Leito 23
Mais um plantão noturno ocorria. Já era o oitavo daquele mês. Trabalho em uma enfermaria de clínica médica de um grande hospital. Diariamente lido com pacientes que apresentam as mais diversas patologias. É um trabalho sobre muitos aspectos difícil, mas com o qual estou acostumada, afinal já são mais de quinze anos lidando com isso.
Eu já havia lido o livro de ocorrências e passado visita em todo os leitos. Uma sonda trocada ali, um medicamento de horário mais adiante. Tudo corria na mais absoluta tranquilidade quando a acompanhante do paciente do leito 23 chegou na enfermaria.

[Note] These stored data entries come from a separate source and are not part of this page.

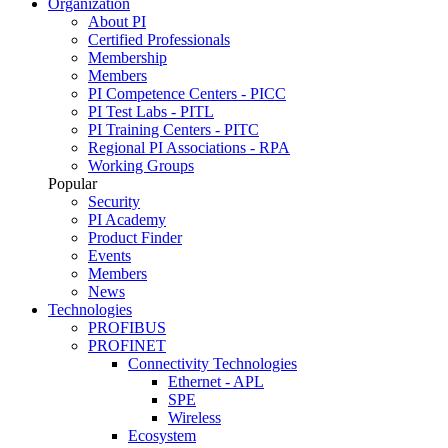
Organization
About PI
Certified Professionals
Membership
Members
PI Competence Centers - PICC
PI Test Labs - PITL
PI Training Centers - PITC
Regional PI Associations - RPA
Working Groups
Popular
Security
PI Academy
Product Finder
Events
Members
News
Technologies
PROFIBUS
PROFINET
Connectivity Technologies
Ethernet - APL
SPE
Wireless
Ecosystem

- Enfermeira, meu marido está com muitas dores.
- Vou lá dar uma olhada nele já já.
- Mas não demore, ele está gemendo muito.
O paciente em questão apresenta rebaixamento do nível de consciência, tem um diagnóstico de diabetes associado a insuficiência renal, hipertensão arterial sistêmica e uma ferida diabética em membro inferior esquerdo. É um daqueles pacientes com “poliesculhambose” como dizemos aqui.
O paciente tinha medicação analgésica de horário para fazer. Apliquei-lhe a medicação prescrita e retornei para o posto de enfermagem.
Uma hora depois a mesma acompanhante retorna.
- Enfermeira, meu marido está respirando com muita dificuldade. Dá uma olhada nele, por favor.
O paciente estava em macronebulização. Verifiquei o nível de saturação e posicionei melhor a máscara no paciente.
As horas passavam. Eu e as técnicas de enfermagem víamos um desses programas de televisão que passam de madrugada quando novamente fui acionada.
- Ele continua sentindo muita dor e ainda está muito ruim a respiração dele... vá ver ele, por favor ...
- Vou ver ele já – Falei com um tom de voz levemente impaciente e sem tirar os olhos da televisão.
Deixei propositalmente alguns minutos passarem e me dirigi ao leito do paciente. Se ele estivesse gemendo demais eu acionaria o médico de plantão.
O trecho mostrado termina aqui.